It's less Order vs Chaos and more personal Order vs universal Order, if that makes sense. There's a concept in greek philosophy called the "logos," it's a sort of divine order according to which all things are supposed to act, Dharma and Kharma are related to this as well, as they're conceptually similar. The Force in the way it's represented in the OT, as a thing that guides everything and as something to which Jedi are supposed to "bend," appears to be pretty similar to this sort of divine "logos."

The Sith, who seek to bend the Force to their will are depicted as acting against this order, by placing themselves above the "logos" of the Force and trying to control destiny/fate that way. A lot of my understanding of the Dark vs Light conflict comes from that, and in turn, the way I look at the Dark Side is as a counterpart to this self-sacrificial alignment with the Force/"logos". Any action that goes against a greater universal order and is purely self-serving or seeks to impose your own will on the galaxy somehow thereby becomes an action motivated from the Dark Side.

An effective depiction would be to show a character exhibiting more traits associated with the Dark Side when they start to act from "Dark Side place", i.e. one that is self-serving/will imposing, imo (through physical degradation, heightened emotionality, callousness, self-interest, and/or addiction to power/the Dark Side/themselves over anything else.)

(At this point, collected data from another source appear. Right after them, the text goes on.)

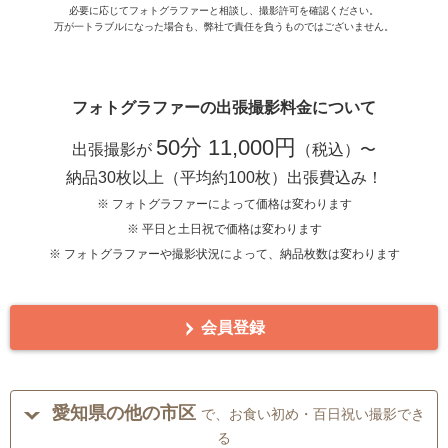
必要に応じてフォトグラファーと相談し、撮影許可を確認ください。
万が一トラブルになった場合も、弊社で責任を負うものではございません。
フォトグラファーの出張撮影料金について
50分 11,000円
出張撮影が
（税込）〜
納品30枚以上（平均約100枚）出張費込み！
※ フォトグラファーによって価格は変わります
※ 平日と土日祝で価格は変わります
※ フォトグラファーや撮影状況によって、納品枚数は変わります
会員登録
愛知県の他の市区
で、お食い初め・百日祝い撮影でき
る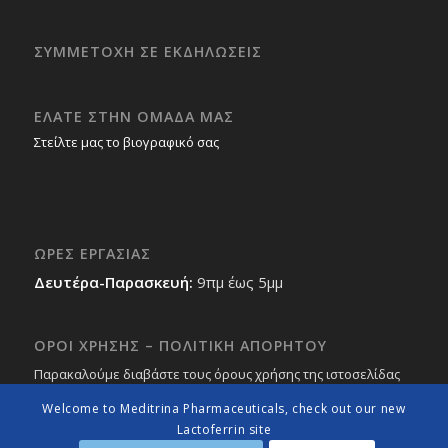
ΣΥΜΜΕΤΟΧΗ ΣΕ ΕΚΔΗΛΩΣΕΙΣ
ΕΛΑΤΕ ΣΤΗΝ ΟΜΑΔΑ ΜΑΣ
Στείλτε μας το βιογραφικό σας
ΩΡΕΣ ΕΡΓΑΣΙΑΣ
Δευτέρα-Παρασκευή:
9πμ έως 5μμ
ΟΡΟΙ ΧΡΗΣΗΣ – ΠΟΛΙΤΙΚΗ ΑΠΟΡΗΤΟΥ
Παρακαλούμε διαβάστε τους όρους χρήσης της ιστοσελίδας
μας
εδώ
Welcome to Meditrina Pharmaceuticals, check out our new
Lactoferrin site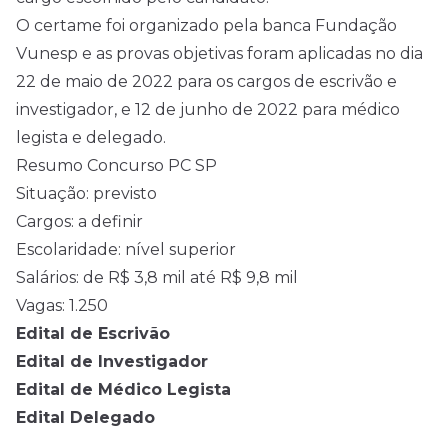
O certame foi organizado pela banca Fundação
Vunesp e as provas objetivas foram aplicadas no dia
22 de maio de 2022 para os cargos de escrivão e
investigador, e 12 de junho de 2022 para médico
legista e delegado.
Resumo Concurso PC SP
Situação: previsto
Cargos: a definir
Escolaridade: nível superior
Salários: de R$ 3,8 mil até R$ 9,8 mil
Vagas: 1.250
Edital de Escrivão
Edital de Investigador
Edital de Médico Legista
Edital Delegado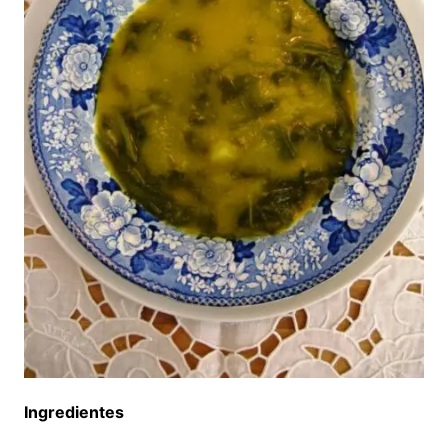
Ingredientes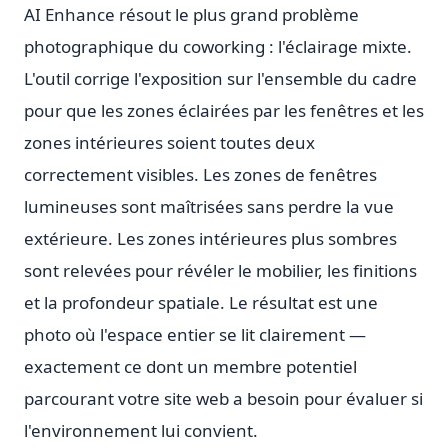
AI Enhance résout le plus grand problème
photographique du coworking : l'éclairage mixte.
L'outil corrige l'exposition sur l'ensemble du cadre
pour que les zones éclairées par les fenêtres et les
zones intérieures soient toutes deux
correctement visibles. Les zones de fenêtres
lumineuses sont maîtrisées sans perdre la vue
extérieure. Les zones intérieures plus sombres
sont relevées pour révéler le mobilier, les finitions
et la profondeur spatiale. Le résultat est une
photo où l'espace entier se lit clairement —
exactement ce dont un membre potentiel
parcourant votre site web a besoin pour évaluer si
l'environnement lui convient.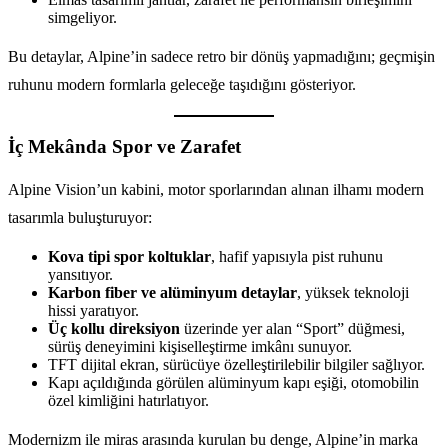
simgeliyor.
Bu detaylar, Alpine’in sadece retro bir dönüş yapmadığını; geçmişin
ruhunu modern formlarla geleceğe taşıdığını gösteriyor.
İç Mekânda Spor ve Zarafet
Alpine Vision’un kabini, motor sporlarından alınan ilhamı modern
tasarımla buluşturuyor:
Kova tipi spor koltuklar
, hafif yapısıyla pist ruhunu
yansıtıyor.
Karbon fiber ve alüminyum detaylar
, yüksek teknoloji
hissi yaratıyor.
Üç kollu direksiyon
üzerinde yer alan “Sport” düğmesi,
sürüş deneyimini kişiselleştirme imkânı sunuyor.
TFT dijital ekran, sürücüye özelleştirilebilir bilgiler sağlıyor.
Kapı açıldığında görülen alüminyum kapı eşiği, otomobilin
özel kimliğini hatırlatıyor.
Modernizm ile miras arasında kurulan bu denge, Alpine’in marka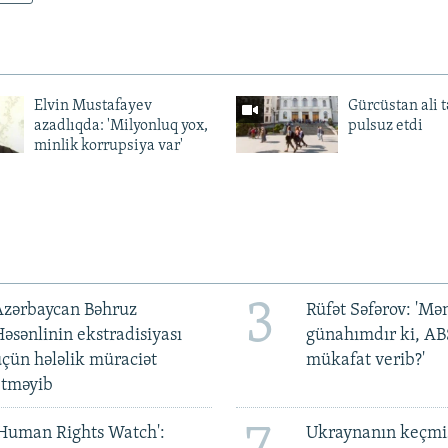
Elvin Mustafayev
Gürcüstan ali t
azadlıqda: 'Milyonluq yox,
pulsuz etdi
minlik korrupsiya var'
3
Azərbaycan Bəhruz
Rüfət Səfərov: 'M
əsənlinin ekstradisiyası
günahımdır ki, A
çün hələlik müraciət
mükafat verib?'
etməyib
Human Rights Watch':
Ukraynanın keçmiş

EDIT: I initially interpreted it as Jedi = Chaos, Sith = Order, which I think might have been the inverse of what you meant. Either way, the Sith also seek Order, IMO, not Chaos, just an Order that aligns with their personal beliefs rather than some higher ideal, as they themselves see themselves as the "perfect ideal" to strive towards. At least if you interpret the Sith Code in a way where its ultimate purpose is to achieve perfection, to become the perfect being and the "Sith'ari", the ideal everyone should strive to be.

So kind of more Individual vs Collective than Chaos vs Order.

EDIT2: Running more with that idea of Sith'ari, it kind of explains why the Sith can be so weirdly self-sacrifical in the Bane-ite Tradition. Because if they accept the rules of trying to be a perfect being, then if someone beats them, then that being is "more perfect" than they are. In a way? Does that make sense at all?